The Serum Institute of India will manufacture the vaccine and scale up production with the ability to produce more than 200 million doses annually.
“The licensure of the R21/Matrix-M Malaria Vaccine for use in Ghana is a significant milestone in our efforts to combat malaria around the world,” Adar Poonawalla, CEO, the Serum Institute of India, said in a statement. “We remain steadfast in our commitment to scaling up production of the vaccine to meet the needs of countries with high malaria burden and to support global efforts towards saving lives.”
Malaria In the US
Traditionally, the issue of malaria has been seen as a massive health issue in low-to-middle-income countries (LMIC) who lack housing and medical infrastructure and live in environments where the vector-borne disease proliferates. Interestingly enough, in the 20th century, malaria was actually endemic in the United States. However, in 1951, malaria was declared eliminated in the US.

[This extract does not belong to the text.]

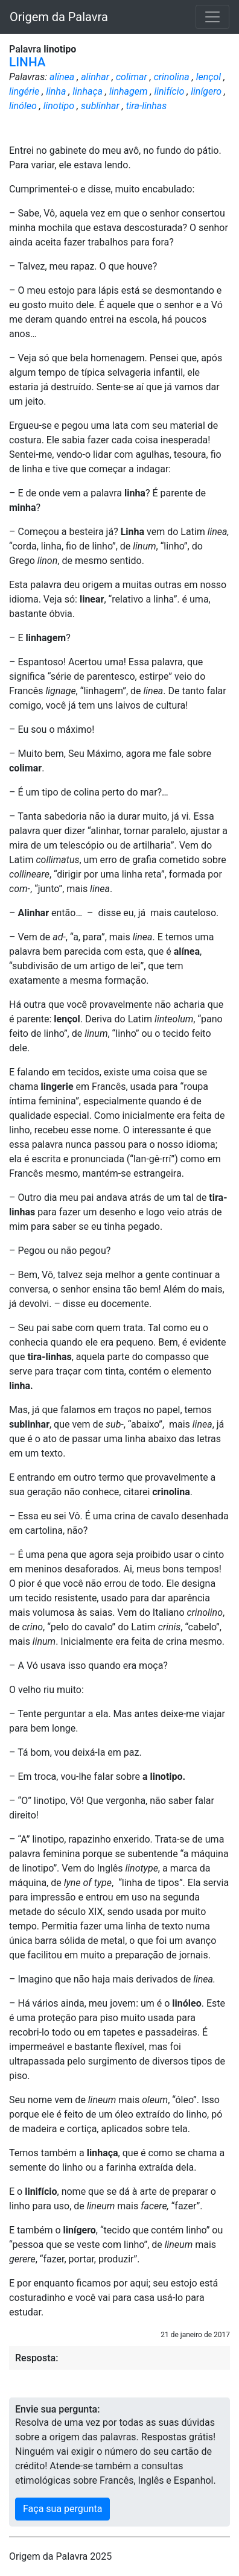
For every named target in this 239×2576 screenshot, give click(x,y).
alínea (61, 77)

Right now, approximately 2000 cases a year are diagnosed in the US, according to the CDC, and the majority of those cases are from people who recently traveled to countries where malaria is endemic.
The R21/Matrix-M vaccine is not approved in the US. At this point, with limited case loads and efficacious therapies to treat malaria, a vaccine does not appear to be needed. However, the US does have the prospective conditions for outbreaks, including being home to the malaria-carrying Anopheles mosquito, which is indigenous to many US states. The insect is primarily found in the eastern part of the country, from the east coast to the Texas panhandle. The highest numbers are found in the southeast US.
“Outbreaks of locally transmitted cases of malaria in the United States have been small and relatively isolated, but the potential risk for the disease to re-emerge is present due to the abundance of competent vectors, especially in the southern states,” the CDC wrote on its website.
With global warming, weather conditions may make the environment more amenable to this species of mosquitos. A recent report developed by a company called BlueDot showed that climate change is likely to turn northern hemisphere cities like New York, Toronto, and London into breeding grounds for dengue- and Zika-carrying mosquitoes over the next 10 years.